Não procurávamos verdades. Íamos estendendo na superfície as práticas, tentando ‘desenovelar’ as tramas, em um esforço de captar forças, tanto as que seguiam o fluxo das ‘verdades’ quanto as que insistiam e rompiam seus contornos. Tateio. Queríamos nos conectar com a dispersão de acontecimentos43 em suas

múltiplas direções.

E para acompanhar os movimentos, as forças, íamos atravessando o cotidiano da escola em toda sua intensidade. De posse de nosso caderno e caneta para registro do que marcava, íamos de olho naquilo que trazia à tona todo o patrimônio que fazia aquela escola pulsar tanto.

O incômodo inicial com a nossa presença foi, aos poucos, transformando-se em cumplicidade. Passamos a ser convidados para atividades das mais diversas: elaboração de documentos, planejamentos, viagens. Sair do lugar de polícia, de especialista, e de muitos outros em que fomos colocados, foi fator determinante para a captação dos valores, das experiências, da história que traziam aquelas pessoas.
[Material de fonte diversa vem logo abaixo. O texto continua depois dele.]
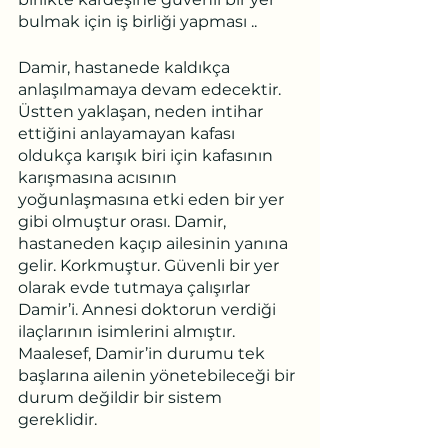
bulmak için iş birliği yapması ..
Damir, hastanede kaldıkça 
anlaşılmamaya devam edecektir. 
Üstten yaklaşan, neden intihar 
ettiğini anlayamayan kafası 
oldukça karışık biri için kafasının 
karışmasına acısının 
yoğunlaşmasına etki eden bir yer 
gibi olmuştur orası. Damir, 
hastaneden kaçıp ailesinin yanına 
gelir. Korkmuştur. Güvenli bir yer 
olarak evde tutmaya çalışırlar 
Damir’i. Annesi doktorun verdiği 
ilaçlarının isimlerini almıştır. 
Maalesef, Damir’in durumu tek 
başlarına ailenin yönetebileceği bir 
durum değildir bir sistem 
gereklidir.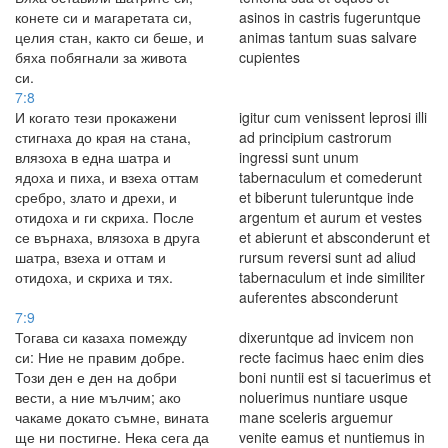
конете си и магаретата си,
asinos in castris fugeruntque
целия стан, както си беше, и
animas tantum suas salvare
бяха побягнали за живота
cupientes
си.
7:8
И когато тези прокажени
igitur cum venissent leprosi illi
стигнаха до края на стана,
ad principium castrorum
влязоха в една шатра и
ingressi sunt unum
ядоха и пиха, и взеха оттам
tabernaculum et comederunt
сребро, злато и дрехи, и
et biberunt tuleruntque inde
отидоха и ги скриха. После
argentum et aurum et vestes
се върнаха, влязоха в друга
et abierunt et absconderunt et
шатра, взеха и оттам и
rursum reversi sunt ad aliud
отидоха, и скриха и тях.
tabernaculum et inde similiter
auferentes absconderunt
7:9
Тогава си казаха помежду
dixeruntque ad invicem non
си: Ние не правим добре.
recte facimus haec enim dies
Този ден е ден на добри
boni nuntii est si tacuerimus et
вести, а ние мълчим; ако
noluerimus nuntiare usque
чакаме докато съмне, вината
mane sceleris arguemur
ще ни постигне. Нека сега да
venite eamus et nuntiemus in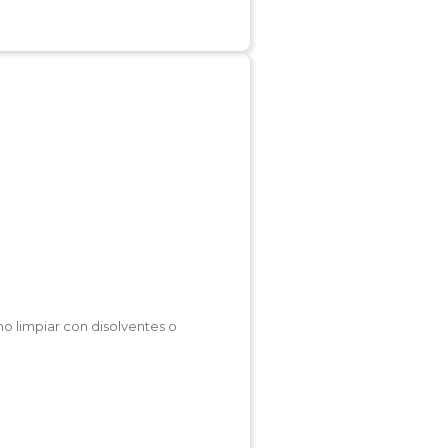
no limpiar con disolventes o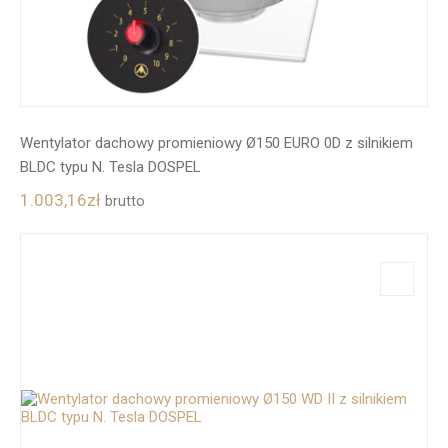
Wentylator dachowy promieniowy Ø150 EURO 0D z silnikiem
BLDC typu N. Tesla DOSPEL
1.003,16
zł
brutto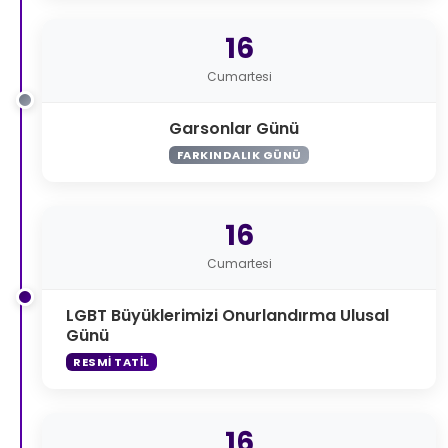
16
Cumartesi
Garsonlar Günü
FARKINDALIK GÜNÜ
16
Cumartesi
LGBT Büyüklerimizi Onurlandırma Ulusal
Günü
RESMI TATIL
16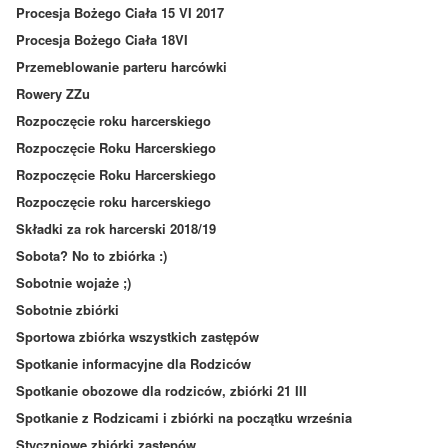
Procesja Bożego Ciała 15 VI 2017
Procesja Bożego Ciała 18VI
Przemeblowanie parteru harcówki
Rowery ZZu
Rozpoczęcie roku harcerskiego
Rozpoczęcie Roku Harcerskiego
Rozpoczęcie Roku Harcerskiego
Rozpoczęcie roku harcerskiego
Składki za rok harcerski 2018/19
Sobota? No to zbiórka :)
Sobotnie wojaże ;)
Sobotnie zbiórki
Sportowa zbiórka wszystkich zastępów
Spotkanie informacyjne dla Rodziców
Spotkanie obozowe dla rodziców, zbiórki 21 III
Spotkanie z Rodzicami i zbiórki na początku września
Styczniowe zbiórki zastępów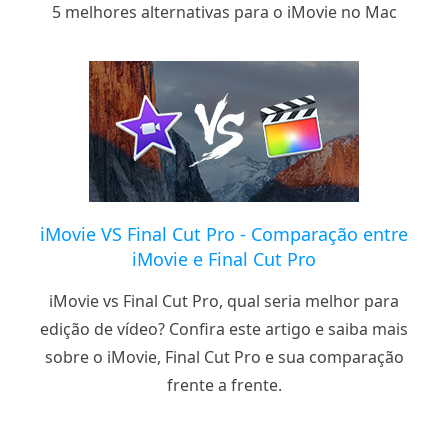
5 melhores alternativas para o iMovie no Mac
iMovie VS Final Cut Pro - Comparação entre
iMovie e Final Cut Pro
iMovie vs Final Cut Pro, qual seria melhor para
edição de vídeo? Confira este artigo e saiba mais
sobre o iMovie, Final Cut Pro e sua comparação
frente a frente.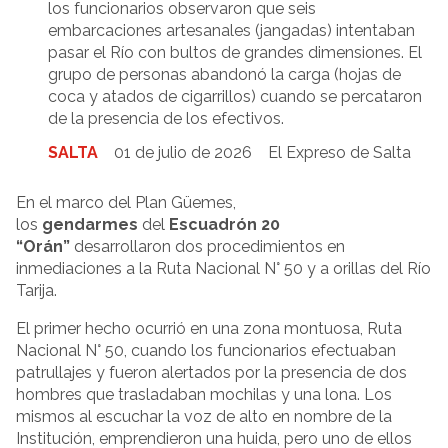
los funcionarios observaron que seis
embarcaciones artesanales (jangadas) intentaban
pasar el Río con bultos de grandes dimensiones. El
grupo de personas abandonó la carga (hojas de
coca y atados de cigarrillos) cuando se percataron
de la presencia de los efectivos.
SALTA
01 de julio de 2026
El Expreso de Salta
En el marco del Plan Güemes,
los
gendarmes
del
Escuadrón 20
“Orán”
desarrollaron dos procedimientos en
inmediaciones a la Ruta Nacional N° 50 y a orillas del Río
Tarija.
El primer hecho ocurrió en una zona montuosa, Ruta
Nacional N° 50, cuando los funcionarios efectuaban
patrullajes y fueron alertados por la presencia de dos
hombres que trasladaban mochilas y una lona. Los
mismos al escuchar la voz de alto en nombre de la
Institución, emprendieron una huida, pero uno de ellos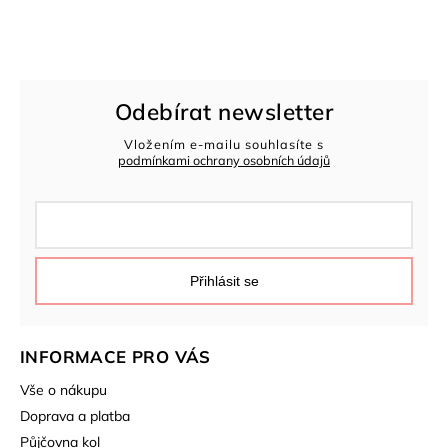
Odebírat newsletter
Vložením e-mailu souhlasíte s
podmínkami ochrany osobních údajů
Přihlásit se
INFORMACE PRO VÁS
Vše o nákupu
Doprava a platba
Půjčovna kol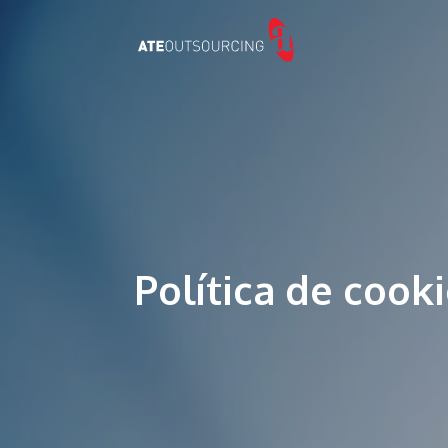
Política de cook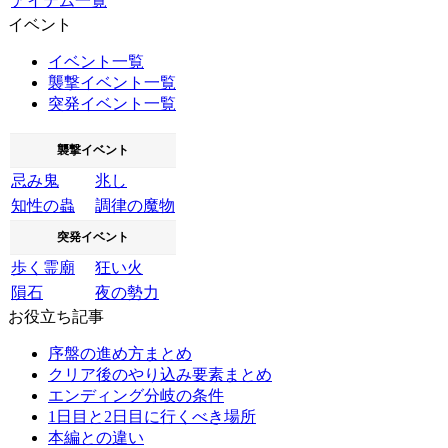
アイテム一覧
イベント
イベント一覧
襲撃イベント一覧
突発イベント一覧
襲撃イベント
忌み鬼
兆し
知性の蟲
調律の魔物
突発イベント
歩く霊廟
狂い火
隕石
夜の勢力
お役立ち記事
序盤の進め方まとめ
クリア後のやり込み要素まとめ
エンディング分岐の条件
1日目と2日目に行くべき場所
本編との違い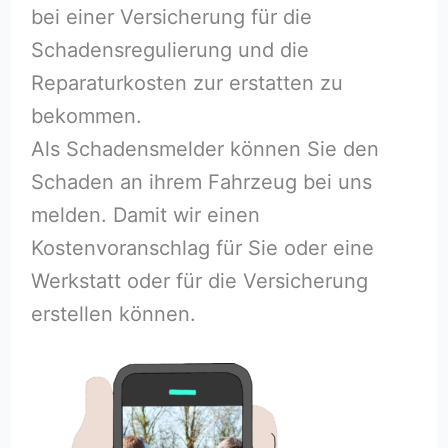
bei einer Versicherung für die
Schadensregulierung und die
Reparaturkosten zur erstatten zu
bekommen.
Als Schadensmelder können Sie den
Schaden an ihrem Fahrzeug bei uns
melden. Damit wir einen
Kostenvoranschlag für Sie oder eine
Werkstatt oder für die Versicherung
erstellen können.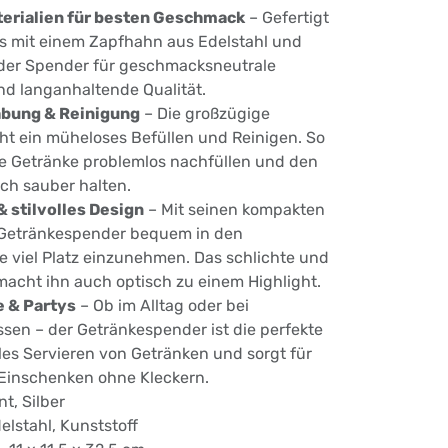
erialien für besten Geschmack
– Gefertigt
s mit einem Zapfhahn aus Edelstahl und
t der Spender für geschmacksneutrale
 langanhaltende Qualität.
bung & Reinigung
– Die großzügige
ht ein müheloses Befüllen und Reinigen. So
he Getränke problemlos nachfüllen und den
ch sauber halten.
 stilvolles Design
– Mit seinen kompakten
 Getränkespender bequem in den
e viel Platz einzunehmen. Das schlichte und
macht ihn auch optisch zu einem Highlight.
e & Partys
– Ob im Alltag oder bei
sen – der Getränkespender ist die perfekte
lles Servieren von Getränken und sorgt für
 Einschenken ohne Kleckern.
t, Silber
elstahl, Kunststoff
Na medida em que iam percebendo, e acreditando, que queríamos analisar as situações de trabalho para dar visibilidade às lutas travadas nos cotidianos, passamos a ser aliados na construção de outras/novas formas de trabalhar.

De olho nas singularidades das experiências, queríamos cartografar os movimentos que diziam das dramáticas do uso de si, das escolhas feitas e do custo que

43 Deleuze e Guatarri chamam de acontecimento o modo como as forças, que constituem a matéria das coisas, se compõem, se decompõem e criam novos arranjos.

elas possuíam, luta e embate cotidiano entre o que se quer, o que querem de você e o que é possível fazer.

Sem modelos, mas com pressupostos e patrimônios, fomos inventando a pesquisa ao fazê-la.